> _EXERCISE OBJECTIVE_: Where a line of the following data contains the string "Brush", include it in the tally. Report the total alone.

> _MATERIALS PROVIDED_:
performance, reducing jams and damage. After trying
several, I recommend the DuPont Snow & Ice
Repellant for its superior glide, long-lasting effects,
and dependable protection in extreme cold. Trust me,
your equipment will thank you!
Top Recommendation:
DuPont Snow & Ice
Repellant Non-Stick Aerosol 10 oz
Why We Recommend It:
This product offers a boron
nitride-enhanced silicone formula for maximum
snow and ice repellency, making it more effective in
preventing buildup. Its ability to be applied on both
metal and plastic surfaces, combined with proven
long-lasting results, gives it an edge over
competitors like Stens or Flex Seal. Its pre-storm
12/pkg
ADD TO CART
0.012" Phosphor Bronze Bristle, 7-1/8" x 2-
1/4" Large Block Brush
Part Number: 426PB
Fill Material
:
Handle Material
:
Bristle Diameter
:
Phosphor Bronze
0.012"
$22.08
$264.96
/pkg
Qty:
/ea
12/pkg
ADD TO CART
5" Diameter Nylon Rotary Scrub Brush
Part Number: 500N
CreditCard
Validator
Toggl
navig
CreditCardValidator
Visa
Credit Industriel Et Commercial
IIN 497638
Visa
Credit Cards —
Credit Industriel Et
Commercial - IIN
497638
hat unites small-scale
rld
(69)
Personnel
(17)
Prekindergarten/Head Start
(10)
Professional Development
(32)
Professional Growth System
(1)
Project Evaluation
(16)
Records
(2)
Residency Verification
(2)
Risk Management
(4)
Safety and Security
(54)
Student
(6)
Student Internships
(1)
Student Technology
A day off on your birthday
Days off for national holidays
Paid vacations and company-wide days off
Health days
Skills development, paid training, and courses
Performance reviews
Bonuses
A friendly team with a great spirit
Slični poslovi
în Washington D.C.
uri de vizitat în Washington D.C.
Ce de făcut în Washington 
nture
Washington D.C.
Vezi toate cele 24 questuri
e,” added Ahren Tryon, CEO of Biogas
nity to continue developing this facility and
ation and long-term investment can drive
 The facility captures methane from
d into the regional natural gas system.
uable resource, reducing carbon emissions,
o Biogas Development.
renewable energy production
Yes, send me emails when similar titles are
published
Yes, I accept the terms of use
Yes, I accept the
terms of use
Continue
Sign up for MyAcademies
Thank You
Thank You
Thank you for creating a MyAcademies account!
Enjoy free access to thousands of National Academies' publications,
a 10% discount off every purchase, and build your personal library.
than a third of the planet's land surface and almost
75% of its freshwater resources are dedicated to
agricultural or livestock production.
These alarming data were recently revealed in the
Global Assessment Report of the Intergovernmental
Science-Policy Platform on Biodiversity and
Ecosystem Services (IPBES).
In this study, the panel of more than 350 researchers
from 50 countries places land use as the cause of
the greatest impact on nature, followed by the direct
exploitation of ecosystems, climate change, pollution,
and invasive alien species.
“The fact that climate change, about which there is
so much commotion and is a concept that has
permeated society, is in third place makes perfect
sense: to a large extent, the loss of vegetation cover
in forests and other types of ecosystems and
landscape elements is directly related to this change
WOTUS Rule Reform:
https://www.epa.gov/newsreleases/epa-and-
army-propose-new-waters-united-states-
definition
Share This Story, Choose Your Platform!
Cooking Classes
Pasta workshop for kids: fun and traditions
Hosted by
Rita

> _RESULT OF THIS TASK_: 2